Сразу отмечу, что желающие ознакомиться с визуальными решениями откопают немало фото, равно как и сопроводительных текстов, в И-нете. Равно как и подробный разбор исполнительского мастерства, в целом весьма достойного – меня же здесь интересуют несколько иные смыслы.
На мой взгляд, сценография и оформление оперы-оратории «Царь Эдип» во многом следует концепции драматического спектакля. Только там всё более последовательно, например, единственный предмет на сцене – громадная поваленная колонна, в финале превращающаяся в жуткий паровой каток, метафору рока. После которого не остаётся НИЧЕГО. Метафора, подсказанная не античностью, а XX веком.
В опере – громадная раскроенная голова, по которой так же, как по поваленной колонне, карабкаются в процессе спектакля артисты (метафора "горя от ума", точнее, от полагания на свой ум...) Далее, кому как, но латынь, на мой взгляд, менее органична сюжету, чем греческий, на котором декламировал хор в драматической постановке. Но тут уж концепция автора текста Жана Кокто, с которым Стравинский давно задумывал сделать что-то совместное на древний сюжет (предполагали даже что-то о Давиде, но античность перетянула, хотя сначала хотели обработать "Антигону"). Кокто же настоял на появлении Рассказчика во фраке и цилиндре времён ар нуво или ар деко (по крайней мере, таков он у Туминуса, Кокто говорил лишь о современной одежде и языке страны, где будет исполняться оратория), сообщающего зрителям с иронично-развязным изяществом конферансье арткабаре о том, что им предстоит увидеть в ближайшей сцене. И, хотя Стравинский был его появлением недоволен, Рассказчик избавил композитора от необходимости педалировать свою отстранённость, с которой он – по крайней мере на словах – был весьма щепетилен.

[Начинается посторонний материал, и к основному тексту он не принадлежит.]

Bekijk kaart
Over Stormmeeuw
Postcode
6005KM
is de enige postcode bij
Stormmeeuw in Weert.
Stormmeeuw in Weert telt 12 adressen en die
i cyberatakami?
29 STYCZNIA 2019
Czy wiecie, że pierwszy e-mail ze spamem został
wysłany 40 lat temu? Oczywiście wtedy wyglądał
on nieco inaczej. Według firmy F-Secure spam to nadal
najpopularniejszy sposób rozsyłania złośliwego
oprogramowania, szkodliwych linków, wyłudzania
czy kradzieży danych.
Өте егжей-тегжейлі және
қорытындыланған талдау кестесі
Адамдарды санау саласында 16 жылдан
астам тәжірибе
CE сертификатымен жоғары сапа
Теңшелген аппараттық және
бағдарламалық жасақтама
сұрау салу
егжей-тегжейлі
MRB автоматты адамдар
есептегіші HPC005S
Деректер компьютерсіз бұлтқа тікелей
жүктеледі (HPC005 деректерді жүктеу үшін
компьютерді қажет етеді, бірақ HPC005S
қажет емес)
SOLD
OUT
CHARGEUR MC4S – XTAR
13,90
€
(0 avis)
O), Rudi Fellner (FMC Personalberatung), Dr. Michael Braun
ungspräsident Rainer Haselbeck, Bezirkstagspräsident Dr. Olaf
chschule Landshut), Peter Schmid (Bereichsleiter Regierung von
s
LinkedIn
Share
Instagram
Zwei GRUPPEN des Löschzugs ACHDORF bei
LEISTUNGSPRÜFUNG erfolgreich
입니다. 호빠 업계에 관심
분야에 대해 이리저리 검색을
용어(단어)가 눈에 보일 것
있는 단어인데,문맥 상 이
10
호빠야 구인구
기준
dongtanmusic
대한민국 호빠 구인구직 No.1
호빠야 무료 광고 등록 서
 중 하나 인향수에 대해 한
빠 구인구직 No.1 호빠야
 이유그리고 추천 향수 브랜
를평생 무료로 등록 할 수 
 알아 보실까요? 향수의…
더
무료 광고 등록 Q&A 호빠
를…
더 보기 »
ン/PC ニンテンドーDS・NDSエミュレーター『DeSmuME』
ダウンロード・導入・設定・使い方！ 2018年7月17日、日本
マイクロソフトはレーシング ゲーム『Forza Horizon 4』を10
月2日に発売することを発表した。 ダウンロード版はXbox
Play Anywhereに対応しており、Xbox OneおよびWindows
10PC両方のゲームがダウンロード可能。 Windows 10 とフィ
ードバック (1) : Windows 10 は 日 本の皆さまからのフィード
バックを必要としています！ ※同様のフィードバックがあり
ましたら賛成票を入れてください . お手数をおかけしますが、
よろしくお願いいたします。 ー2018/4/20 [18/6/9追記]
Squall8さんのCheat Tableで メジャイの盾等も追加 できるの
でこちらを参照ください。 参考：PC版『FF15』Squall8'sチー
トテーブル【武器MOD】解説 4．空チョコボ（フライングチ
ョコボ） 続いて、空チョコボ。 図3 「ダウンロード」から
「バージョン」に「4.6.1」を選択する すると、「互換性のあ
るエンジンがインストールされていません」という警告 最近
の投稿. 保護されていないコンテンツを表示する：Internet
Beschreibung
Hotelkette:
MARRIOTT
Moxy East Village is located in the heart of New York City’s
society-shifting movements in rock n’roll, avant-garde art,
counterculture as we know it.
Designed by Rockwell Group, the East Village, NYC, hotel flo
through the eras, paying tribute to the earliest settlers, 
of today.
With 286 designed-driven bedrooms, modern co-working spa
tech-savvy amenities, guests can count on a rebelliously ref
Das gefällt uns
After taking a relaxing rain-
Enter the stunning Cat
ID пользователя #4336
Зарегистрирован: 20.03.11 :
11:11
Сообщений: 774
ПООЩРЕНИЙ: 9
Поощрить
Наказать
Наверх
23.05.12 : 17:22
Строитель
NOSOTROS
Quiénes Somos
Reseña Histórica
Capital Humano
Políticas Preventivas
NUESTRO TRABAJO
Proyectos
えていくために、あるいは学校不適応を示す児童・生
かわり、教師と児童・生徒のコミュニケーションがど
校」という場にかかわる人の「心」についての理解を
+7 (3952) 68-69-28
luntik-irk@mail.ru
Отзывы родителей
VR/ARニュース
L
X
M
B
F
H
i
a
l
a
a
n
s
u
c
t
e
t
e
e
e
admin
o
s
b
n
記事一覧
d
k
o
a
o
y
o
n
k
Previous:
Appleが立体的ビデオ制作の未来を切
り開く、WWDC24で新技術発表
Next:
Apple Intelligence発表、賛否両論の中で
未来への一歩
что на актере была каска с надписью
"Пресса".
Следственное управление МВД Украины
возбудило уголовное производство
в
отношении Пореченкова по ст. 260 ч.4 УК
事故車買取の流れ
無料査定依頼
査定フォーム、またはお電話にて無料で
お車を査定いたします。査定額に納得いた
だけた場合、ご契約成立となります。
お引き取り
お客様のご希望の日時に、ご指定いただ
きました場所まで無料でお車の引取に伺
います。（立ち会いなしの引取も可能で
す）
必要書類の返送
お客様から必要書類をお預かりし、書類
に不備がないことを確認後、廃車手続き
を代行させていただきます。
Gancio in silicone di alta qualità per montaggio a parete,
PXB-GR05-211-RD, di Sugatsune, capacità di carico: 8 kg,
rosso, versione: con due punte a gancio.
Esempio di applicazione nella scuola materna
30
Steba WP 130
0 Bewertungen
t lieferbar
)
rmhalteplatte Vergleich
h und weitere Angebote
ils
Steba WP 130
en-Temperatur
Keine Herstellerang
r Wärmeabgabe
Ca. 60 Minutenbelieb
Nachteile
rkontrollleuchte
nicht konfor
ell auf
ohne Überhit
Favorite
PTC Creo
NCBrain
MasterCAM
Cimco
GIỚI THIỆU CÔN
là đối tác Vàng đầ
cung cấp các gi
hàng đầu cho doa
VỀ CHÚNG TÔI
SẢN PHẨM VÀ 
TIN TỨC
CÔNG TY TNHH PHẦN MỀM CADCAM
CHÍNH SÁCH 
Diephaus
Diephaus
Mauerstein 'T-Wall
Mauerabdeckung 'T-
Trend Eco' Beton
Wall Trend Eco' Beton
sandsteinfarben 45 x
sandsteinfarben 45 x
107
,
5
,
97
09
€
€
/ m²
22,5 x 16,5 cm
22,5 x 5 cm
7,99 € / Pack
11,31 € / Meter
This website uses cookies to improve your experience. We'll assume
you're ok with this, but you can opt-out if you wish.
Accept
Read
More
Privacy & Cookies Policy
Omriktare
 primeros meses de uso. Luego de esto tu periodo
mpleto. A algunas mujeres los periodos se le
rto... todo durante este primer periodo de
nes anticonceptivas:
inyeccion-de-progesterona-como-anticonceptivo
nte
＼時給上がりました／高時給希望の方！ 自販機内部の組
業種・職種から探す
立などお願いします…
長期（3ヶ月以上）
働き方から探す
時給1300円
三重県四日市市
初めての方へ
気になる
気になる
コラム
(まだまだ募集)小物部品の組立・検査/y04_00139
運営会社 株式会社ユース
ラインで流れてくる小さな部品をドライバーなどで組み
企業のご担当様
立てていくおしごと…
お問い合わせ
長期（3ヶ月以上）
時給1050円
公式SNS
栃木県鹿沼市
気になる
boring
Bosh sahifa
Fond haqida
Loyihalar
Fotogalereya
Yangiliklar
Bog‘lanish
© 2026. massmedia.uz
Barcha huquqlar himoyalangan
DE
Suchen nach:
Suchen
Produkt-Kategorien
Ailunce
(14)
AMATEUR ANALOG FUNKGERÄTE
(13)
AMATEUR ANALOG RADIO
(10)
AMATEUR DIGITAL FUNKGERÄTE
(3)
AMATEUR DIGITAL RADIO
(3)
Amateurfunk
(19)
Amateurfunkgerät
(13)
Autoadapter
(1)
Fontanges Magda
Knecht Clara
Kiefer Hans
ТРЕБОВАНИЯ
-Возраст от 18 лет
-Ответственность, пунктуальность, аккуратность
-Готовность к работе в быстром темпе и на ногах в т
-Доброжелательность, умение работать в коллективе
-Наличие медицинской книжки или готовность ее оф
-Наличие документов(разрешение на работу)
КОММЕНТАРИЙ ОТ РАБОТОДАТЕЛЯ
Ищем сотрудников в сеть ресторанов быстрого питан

Стержень оперы Игоря Стравинского – рассказ об индивидуальной Destiny, одиноком противостоянии року заранее обречённого индивидуума, что отражено и в музыке, например, хор и все прочие персонажи тяготеют к минору, самонадеянный Эдип – к мажору, лишь в финале «ломаясь»: хорошая метафора развенчанной самонадеянности.
Но это не сарказм. Музыка выдаёт саркастические пассажи во время арии Креона, и это в начале: оркестровка звучит издевательски, почти приплясывая и строя гримасы. Феерический эклектизм Стравинского умудрился вместить в себя и аллюзии на переплясы Комаринского из «Петрушки», и вальсовое кружение, но далее – больше бель канто и церковных распевов, речитативы с аллюзиями на католическую мессу... Античный рок накатывает у Стравинского приливами, чередующими пафос и издёвку. В споре сталкиваются хор (vox populi), рок (оркестр) и голоса солистов.
Как мы помним, несмотря на декларирование композитором отстранённости, что получилось из более раннего «Петрушки» – трагическое действо с горькой скоморошьей гримасой. И трудно представить себе, что и опера-оратория была написана в отстранённом состоянии духа. Зато есть бесспорная черта, связывающая эту богатую вещь с «Синей Бородой» Бартока: у Стравинского ракурсы меняются не менее энергично, и даже более. Впрочем, обе оперы разделяют почти 20 лет: Барток написал «Замок…» в 1911 году, в 1912 и 1917 подредактировал, в 1918 году состоялась премьера; «Царь Эдип» был приурочен к 20-летию деятельности Дягилева в качестве импрессарио и представлен на подмостках в концертном исполнении в 1927 г.
Дыхание настоящей драмы приносит в оперу женщина - царица Иокаста - в конце первой части; её инаковость проявлена даже в одежде: она естественная и обычная; персонажи-мужчины – ходячие витрины, Идеи, почти малевичевские эйдетические движущиеся квадраты с огромными накладными плечами. С тщетных призывов Иокасты к умиротворению и спокойствию разворачивается уже не музыкальный почти-фарс, а драма. Во второй части преобладает пафос, и он приводит к сострадательному финалу в полном противоречии с началом. А была ли в том заслуга текста Кокто, плодотворного диалога двух приятелей или внутренней интенции Стравинского? - кто возьмется утвержать...
В переведённом с французского тексте Кокто, завершающем ораторию, читаем:

Вот! Царь Эдип!
Гнуснейшим чудовищем он выставляет себя,
ужасным извергом.
Вот царь ослепший!
Царь - отцеубийца, несчастный Эдип,
несчастный царь Эдип, загадок толкователь.
Вот он! Вот! Царь Эдип!
Прощай, Эдип! Я любил тебя. Я сочувствую тебе.
Несчастный Эдип, я оплакиваю твои глаза.
Прощай, прощай, Эдип,
несчастный наш Эдип.
Тебя я любил, Эдип…

Странно? Вообще-то нет. Ибо – что совсем, мне кажется, непонятно зрителю XXI  века, - «человек высокой культуры всегда будет на стороне жертвы» (Аврелий Макошев. «Гелиогабал. Закланный царь» - послесловие к недавно изданному Ад Маргинем "Альгабалу" Штефана Георге). И далее, т.к. нижесказанное пригодится в большей степени применительно к опере Бартока: «Имморализм и одиозная репутация – орудие, позволяющее эстетическому началу препятствовать эвфемизации, смягчению характера, снижению фона и тона, трансформации высокой роскоши в умеренный комфорт, а насыщенного смыслом мифа в развлекательную историю или в анекдот».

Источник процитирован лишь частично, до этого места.